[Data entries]
• • • •

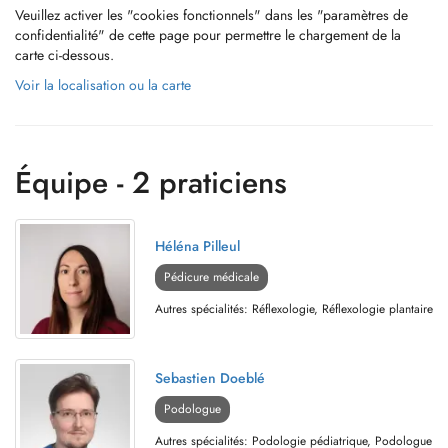
Veuillez activer les "cookies fonctionnels" dans les "paramètres de
confidentialité" de cette page pour permettre le chargement de la
carte ci-dessous.
Voir la localisation ou la carte
Équipe - 2 praticiens
Héléna Pilleul
Pédicure médicale
Autres spécialités: Réflexologie, Réflexologie plantaire
Sebastien Doeblé
Podologue
Autres spécialités: Podologie pédiatrique, Podologue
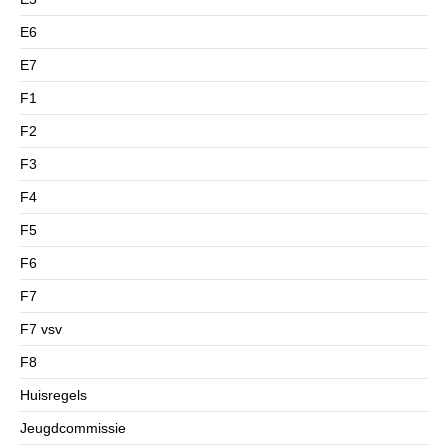
E6
E7
F1
F2
F3
F4
F5
F6
F7
F7 vsv
F8
Huisregels
Jeugdcommissie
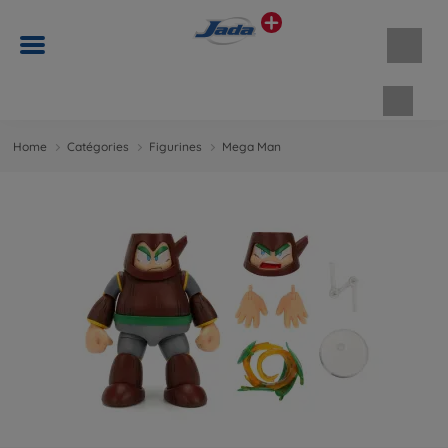
Panie
Home
Catégories
Figurines
Mega Man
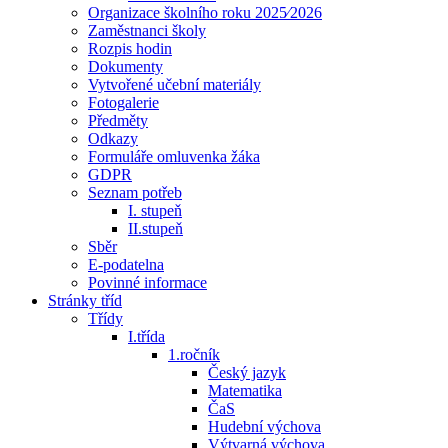
Organizace školního roku 2025⁄2026
Zaměstnanci školy
Rozpis hodin
Dokumenty
Vytvořené učební materiály
Fotogalerie
Předměty
Odkazy
Formuláře omluvenka žáka
GDPR
Seznam potřeb
I. stupeň
II.stupeň
Sběr
E-podatelna
Povinné informace
Stránky tříd
Třídy
I.třída
1.ročník
Český jazyk
Matematika
ČaS
Hudební výchova
Výtvarná výchova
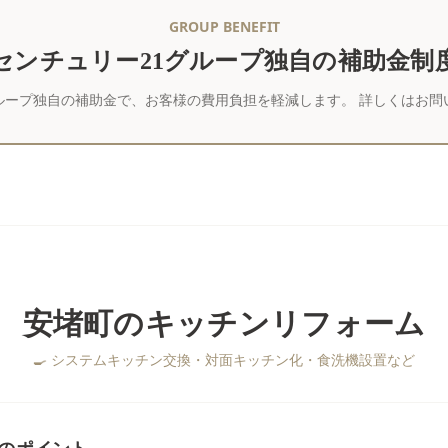
GROUP BENEFIT
センチュリー21グループ独自の補助金制
ループ独自の補助金で、お客様の費用負担を軽減します。 詳しくはお問
安堵町
の
キッチンリフォーム
🍳
システムキッチン交換・対面キッチン化・食洗機設置など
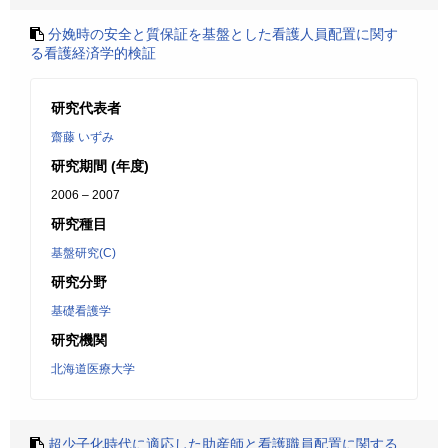
分娩時の安全と質保証を基盤とした看護人員配置に関す
る看護経済学的検証
研究代表者
齋藤 いずみ
研究期間 (年度)
2006 – 2007
研究種目
基盤研究(C)
研究分野
基礎看護学
研究機関
北海道医療大学
超少子化時代に適応した助産師と看護職員配置に関する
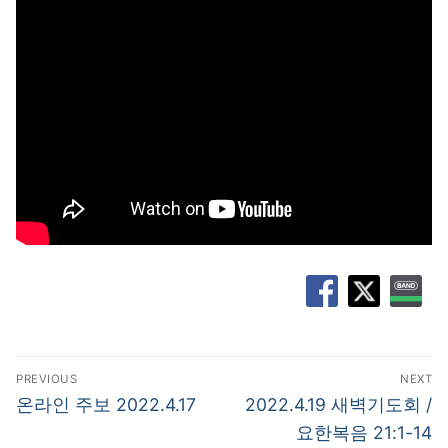
글
PREVIOUS
NEXT
탐
Previous
Next
온라인 주보 2022.4.17
2022.4.19 새벽기도회 /
post:
post:
색
요한복음 21:1-14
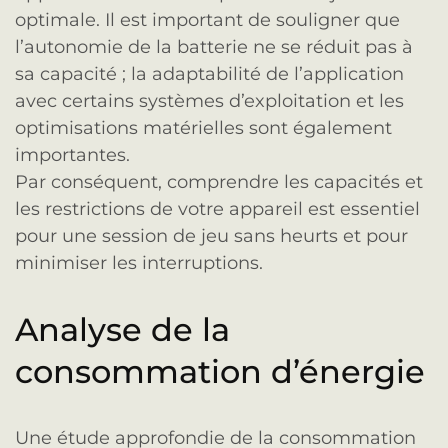
optimale. Il est important de souligner que
l’autonomie de la batterie ne se réduit pas à
sa capacité ; la adaptabilité de l’application
avec certains systèmes d’exploitation et les
optimisations matérielles sont également
importantes.
Par conséquent, comprendre les capacités et
les restrictions de votre appareil est essentiel
pour une session de jeu sans heurts et pour
minimiser les interruptions.
Analyse de la
consommation d’énergie
Une étude approfondie de la consommation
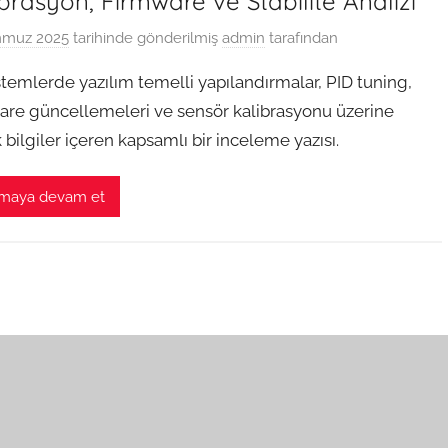
brasyon, Firmware ve Stabilite Analizi
mmuz 2025
tarihinde gönderilmiş
admin
tarafından
stemlerde yazılım temelli yapılandırmalar, PID tuning,
are güncellemeleri ve sensör kalibrasyonu üzerine
 bilgiler içeren kapsamlı bir inceleme yazısı.
maya devam et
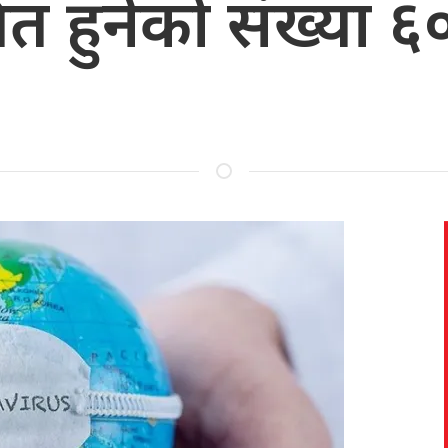
मित हुनेको संख्या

• • • •

ASSIGNED TASK:
Nothing but an exact copy is asked for: the lines from the start of the records through the line with "GROUP BENEFIT", both ends included, minus any pictures.

FINISHED EXERCISE:
Veuillez activer les "cookies fonctionnels" dans les "paramètres de
confidentialité" de cette page pour permettre le chargement de la
carte ci-dessous.
Voir la localisation ou la carte
Équipe - 2 praticiens
Héléna Pilleul
Pédicure médicale
Autres spécialités: Réflexologie, Réflexologie plantaire
Sebastien Doeblé
Podologue
Autres spécialités: Podologie pédiatrique, Podologue
E6
E7
F1
F2
F3
F4
F5
F6
F7
F7 vsv
F8
Huisregels
Jeugdcommissie
Panie
Home
Catégories
Figurines
Mega Man
Organizace školního roku 2025⁄2026
Zaměstnanci školy
Rozpis hodin
Dokumenty
Vytvořené učební materiály
Fotogalerie
Předměty
Odkazy
Formuláře omluvenka žáka
GDPR
Seznam potřeb
I. stupeň
II.stupeň
Sběr
E-podatelna
Povinné informace
Stránky tříd
Třídy
I.třída
1.ročník
Český jazyk
Matematika
ČaS
Hudební výchova
Výtvarná výchova
GROUP BENEFIT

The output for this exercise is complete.